I made it returning the actual sorting function so we can cache its config object.
I’d like to know if it have any issues regarding Unicode, code style, etc. I plan to handle descending order like this, codified into a helper function.
return 0 - result;
For case sensitivity, I’d strip toUpperCase()
.
"use strict";
interface NaturalKeyFunc {
(obj: any): any;
}
interface NaturalSortConfig {
keyFunc?: NaturalKeyFunc;
//desc?: boolean;
//caseInsensitive?: boolean;
}
function naturalSort(config?: NaturalSortConfig) {
return function(a, b) {
if (typeof a === "number" && typeof b === "number")
return a - b;
if (a === null || b === null)
return NaN;
if (a === undefined || b === undefined)
return NaN;
if (Array.isArray(a) || Array.isArray(b))
return NaN;
if (Object.prototype.toString.call(a) === "[object Object]" || typeof Object.prototype.toString.call(b) === "[object Object]") {
if (!config && !config.keyFunc)
return NaN;
if (typeof a === "object")
a = config.keyFunc(a);
if (typeof b === "object")
b = config.keyFunc(b);
}
if (typeof a !== "string" || typeof b !== "string")
return a - b;
if (a.length === 0 || b.length === 0)
return a.length - b.length;
var s1: string = a,
s2: string = b,
indexA = 0, indexB = 0,
numberA, numberB,
charA, charB,
difference;
do {
numberA = 0;
while (indexA < s1.length) {
charA = s1[indexA];
indexA++;
if (!(charA >= "0" && charA <= "9")) break;
numberA = numberA * 10 + parseInt(charA);
}
numberB = 0;
while (indexB < s2.length) {
charB = s2[indexB];
indexB++;
if (!(charB >= "0" && charB <= "9")) break;
numberB = numberB * 10 + parseInt(charB);
}
if (charA === " " && charB === " ") {
while (indexA < s1.length && s1[indexA] === " ") {
indexA++;
}
while (indexB < s2.length && s2[indexB] === " ") {
indexB++;
}
}
difference = numberA - numberB;
if (difference !== 0) return difference;
if (charA !== charB) {
if (charA === ".") return -1;
if (charB === ".") return 1;
return charA.toUpperCase().charCodeAt(0) - charB.toUpperCase().charCodeAt(0);
}
} while (indexA < s1.length && indexB < s2.length);
return (indexB - s2.length) - (indexA - s1.length);
}
}
Some tests:
let natu = naturalSort();
it("can sort numbers inside strings", function () {
expect(natu("a1", "a2")).toBeLessThan(0);
expect(natu("1 item", "1 item")).toEqual(0);
expect(natu("item 1", "item 1")).toEqual(0);
expect(natu("item 1", "item 2")).toBeLessThan(0);
expect(natu("item 1", "item 10")).toBeLessThan(0);
expect(natu("item 2", "item 10")).toBeLessThan(0);
expect(natu("item 1 item a", "item 1 item a")).toEqual(0);
expect(natu("item 1 item 1", "item 1 item 10")).toBeLessThan(0);
expect(natu("item 01", "item 1")).toEqual(0);
});
Solution
Dead code
interface NaturalSortConfig {
keyFunc?: NaturalKeyFunc;
//desc?: boolean;
//caseInsensitive?: boolean;
}
Dead code does nothing, except take up screen space, and confuse people who don’t know why it was written and removed in the first place.
Braces
This is a bit of a holy-war.
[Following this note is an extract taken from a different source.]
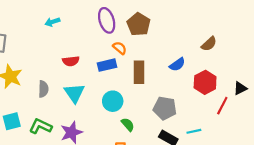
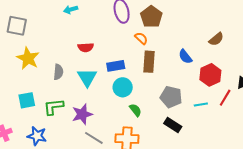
orange semicircle: (120, 48) -> (141, 38), moved
blue semicircle: (177, 64) -> (185, 57), turned 84
blue rectangle: (107, 65) -> (116, 66), moved
green L-shape: (41, 126) -> (53, 107), turned -35
cyan line: (194, 131) -> (201, 104), moved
However, at least one bug (the Apple SSL bug) was caused by missing braces. Personally, I use them:
if (typeof a === "number" && typeof b === "number") {
return a - b;
}
Instead of:
if (typeof a === "number" && typeof b === "number")
return a - b;
Functions
You may want to consider splitting this into more methods. One possible method might be to move the code to determine whether to early-return into its own function:
function IsValidData (o) {
return o === null || o === undefined || Array.isArray(o);
}
Most of the code in naturalSort()
is duplicated – more functions would really help here.
Early exit
As mentioned in the comments in the previous (deleted) answer, you can early-return as soon as you know which value is sorted higher. For example, sorting “aa” against “bb” should be able to return after checking the first character of each, while “aaa” vs. “aba” should be able return after checking the second, and so on.